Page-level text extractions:
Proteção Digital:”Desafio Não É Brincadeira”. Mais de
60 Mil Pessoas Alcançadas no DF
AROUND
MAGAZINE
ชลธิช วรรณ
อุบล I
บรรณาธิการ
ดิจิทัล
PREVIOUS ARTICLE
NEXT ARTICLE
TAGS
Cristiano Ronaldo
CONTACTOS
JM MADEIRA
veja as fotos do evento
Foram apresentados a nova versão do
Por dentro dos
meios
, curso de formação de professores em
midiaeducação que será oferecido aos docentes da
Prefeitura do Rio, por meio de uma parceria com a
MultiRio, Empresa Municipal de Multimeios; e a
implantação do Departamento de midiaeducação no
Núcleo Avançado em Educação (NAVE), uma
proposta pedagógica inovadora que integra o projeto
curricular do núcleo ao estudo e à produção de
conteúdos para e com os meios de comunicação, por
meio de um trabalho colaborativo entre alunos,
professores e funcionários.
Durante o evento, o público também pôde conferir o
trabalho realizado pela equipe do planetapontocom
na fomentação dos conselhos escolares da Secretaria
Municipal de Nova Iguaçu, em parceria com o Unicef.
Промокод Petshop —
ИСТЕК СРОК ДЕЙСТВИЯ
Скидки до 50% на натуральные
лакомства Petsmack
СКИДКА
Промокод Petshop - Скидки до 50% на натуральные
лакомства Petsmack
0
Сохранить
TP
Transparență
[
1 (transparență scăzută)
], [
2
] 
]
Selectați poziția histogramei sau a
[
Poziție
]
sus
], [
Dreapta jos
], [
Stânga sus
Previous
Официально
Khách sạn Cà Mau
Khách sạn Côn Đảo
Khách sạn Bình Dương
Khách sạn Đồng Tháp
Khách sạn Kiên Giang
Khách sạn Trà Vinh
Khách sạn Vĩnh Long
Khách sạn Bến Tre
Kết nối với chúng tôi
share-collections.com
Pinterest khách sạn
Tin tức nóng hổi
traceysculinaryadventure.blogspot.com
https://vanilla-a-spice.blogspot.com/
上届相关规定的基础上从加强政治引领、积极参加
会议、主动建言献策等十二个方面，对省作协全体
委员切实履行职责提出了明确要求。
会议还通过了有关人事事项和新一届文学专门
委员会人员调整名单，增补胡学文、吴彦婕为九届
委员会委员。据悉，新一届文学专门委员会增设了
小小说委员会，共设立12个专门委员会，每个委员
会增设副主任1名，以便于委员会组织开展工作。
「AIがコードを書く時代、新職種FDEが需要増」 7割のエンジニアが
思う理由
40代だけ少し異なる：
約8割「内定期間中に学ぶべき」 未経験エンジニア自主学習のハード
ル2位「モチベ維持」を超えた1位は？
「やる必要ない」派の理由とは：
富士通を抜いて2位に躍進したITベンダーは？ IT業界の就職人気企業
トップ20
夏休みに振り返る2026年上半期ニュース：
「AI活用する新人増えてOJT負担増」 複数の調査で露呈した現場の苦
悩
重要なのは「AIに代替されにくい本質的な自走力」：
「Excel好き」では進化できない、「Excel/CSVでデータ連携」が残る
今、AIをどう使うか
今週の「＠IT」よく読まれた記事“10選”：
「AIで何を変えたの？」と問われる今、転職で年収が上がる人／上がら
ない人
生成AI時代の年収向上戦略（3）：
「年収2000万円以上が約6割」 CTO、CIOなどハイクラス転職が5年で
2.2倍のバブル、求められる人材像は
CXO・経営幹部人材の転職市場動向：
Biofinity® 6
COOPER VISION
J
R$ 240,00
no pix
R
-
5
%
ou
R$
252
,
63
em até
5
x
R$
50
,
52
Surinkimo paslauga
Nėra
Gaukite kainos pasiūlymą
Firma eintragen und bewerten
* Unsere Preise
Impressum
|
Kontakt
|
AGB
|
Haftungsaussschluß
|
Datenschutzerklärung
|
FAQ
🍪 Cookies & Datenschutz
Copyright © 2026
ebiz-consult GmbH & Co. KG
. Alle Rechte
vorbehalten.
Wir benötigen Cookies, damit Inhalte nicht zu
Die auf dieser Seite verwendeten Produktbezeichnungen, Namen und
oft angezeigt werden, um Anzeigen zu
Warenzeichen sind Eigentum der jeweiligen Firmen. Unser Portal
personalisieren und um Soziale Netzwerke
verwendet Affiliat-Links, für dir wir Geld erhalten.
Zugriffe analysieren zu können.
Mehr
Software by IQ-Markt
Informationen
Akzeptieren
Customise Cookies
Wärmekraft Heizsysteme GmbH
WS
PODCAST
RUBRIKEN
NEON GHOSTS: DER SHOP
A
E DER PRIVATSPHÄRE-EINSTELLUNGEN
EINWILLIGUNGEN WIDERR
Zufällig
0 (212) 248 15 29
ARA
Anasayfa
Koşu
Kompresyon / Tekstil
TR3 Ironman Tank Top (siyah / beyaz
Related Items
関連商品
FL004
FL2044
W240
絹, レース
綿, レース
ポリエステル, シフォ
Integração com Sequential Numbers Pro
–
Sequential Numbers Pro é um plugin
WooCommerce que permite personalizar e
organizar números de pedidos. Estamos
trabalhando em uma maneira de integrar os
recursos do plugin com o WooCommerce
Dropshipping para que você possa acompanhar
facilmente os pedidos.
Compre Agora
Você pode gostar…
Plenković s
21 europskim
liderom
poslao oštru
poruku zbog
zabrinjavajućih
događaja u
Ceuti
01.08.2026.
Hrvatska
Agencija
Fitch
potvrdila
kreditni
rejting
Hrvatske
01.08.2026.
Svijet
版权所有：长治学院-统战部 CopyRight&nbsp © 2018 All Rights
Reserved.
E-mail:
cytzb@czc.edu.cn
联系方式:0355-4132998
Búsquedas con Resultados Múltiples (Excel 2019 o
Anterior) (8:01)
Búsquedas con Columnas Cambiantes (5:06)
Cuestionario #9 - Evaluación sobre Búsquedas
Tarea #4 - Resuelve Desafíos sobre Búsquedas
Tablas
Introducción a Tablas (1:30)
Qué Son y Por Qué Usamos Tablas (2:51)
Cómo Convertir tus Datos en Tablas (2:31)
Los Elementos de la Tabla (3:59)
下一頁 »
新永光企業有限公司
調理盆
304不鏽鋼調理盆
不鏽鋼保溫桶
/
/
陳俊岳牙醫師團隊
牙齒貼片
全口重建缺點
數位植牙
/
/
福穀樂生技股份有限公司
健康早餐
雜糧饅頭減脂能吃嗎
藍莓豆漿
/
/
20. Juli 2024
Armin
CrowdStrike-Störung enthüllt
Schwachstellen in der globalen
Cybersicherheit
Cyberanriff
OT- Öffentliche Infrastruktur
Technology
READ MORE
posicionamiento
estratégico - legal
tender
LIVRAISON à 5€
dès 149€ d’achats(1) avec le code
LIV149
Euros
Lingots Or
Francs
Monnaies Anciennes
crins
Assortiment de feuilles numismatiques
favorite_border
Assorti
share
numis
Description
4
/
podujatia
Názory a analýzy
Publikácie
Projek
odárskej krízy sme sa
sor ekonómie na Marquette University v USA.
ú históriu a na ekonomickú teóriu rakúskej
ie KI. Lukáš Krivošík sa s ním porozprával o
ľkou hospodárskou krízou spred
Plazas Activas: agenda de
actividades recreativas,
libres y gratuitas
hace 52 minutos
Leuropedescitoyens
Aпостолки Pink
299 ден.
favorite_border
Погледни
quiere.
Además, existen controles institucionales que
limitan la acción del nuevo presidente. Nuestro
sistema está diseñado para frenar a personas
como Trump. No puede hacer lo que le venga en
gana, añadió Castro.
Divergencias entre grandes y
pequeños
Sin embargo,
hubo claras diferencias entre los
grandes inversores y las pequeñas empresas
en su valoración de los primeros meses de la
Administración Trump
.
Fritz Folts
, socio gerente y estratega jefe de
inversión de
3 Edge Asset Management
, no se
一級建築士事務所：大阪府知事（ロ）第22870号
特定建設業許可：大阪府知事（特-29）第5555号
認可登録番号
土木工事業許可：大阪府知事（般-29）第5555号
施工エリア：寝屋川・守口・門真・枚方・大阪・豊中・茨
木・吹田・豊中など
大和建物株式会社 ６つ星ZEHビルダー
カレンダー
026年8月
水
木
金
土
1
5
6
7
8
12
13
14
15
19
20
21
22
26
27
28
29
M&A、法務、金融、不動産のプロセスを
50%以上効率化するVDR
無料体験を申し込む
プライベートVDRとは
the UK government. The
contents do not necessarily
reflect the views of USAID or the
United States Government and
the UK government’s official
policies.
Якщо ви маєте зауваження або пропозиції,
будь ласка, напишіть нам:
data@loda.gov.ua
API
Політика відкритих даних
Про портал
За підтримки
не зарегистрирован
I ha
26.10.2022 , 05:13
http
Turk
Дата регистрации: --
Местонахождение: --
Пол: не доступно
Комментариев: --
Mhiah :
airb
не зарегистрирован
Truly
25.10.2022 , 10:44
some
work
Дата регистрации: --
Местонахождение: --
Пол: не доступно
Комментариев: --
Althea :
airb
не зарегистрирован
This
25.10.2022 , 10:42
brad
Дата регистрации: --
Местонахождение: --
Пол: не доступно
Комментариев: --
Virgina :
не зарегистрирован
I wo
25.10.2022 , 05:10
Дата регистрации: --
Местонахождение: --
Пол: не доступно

» **Activity**:
Show all lines above that contain "evento".

» **Answer for the task**:
veja as fotos do evento
Durante o evento, o público também pôde conferir o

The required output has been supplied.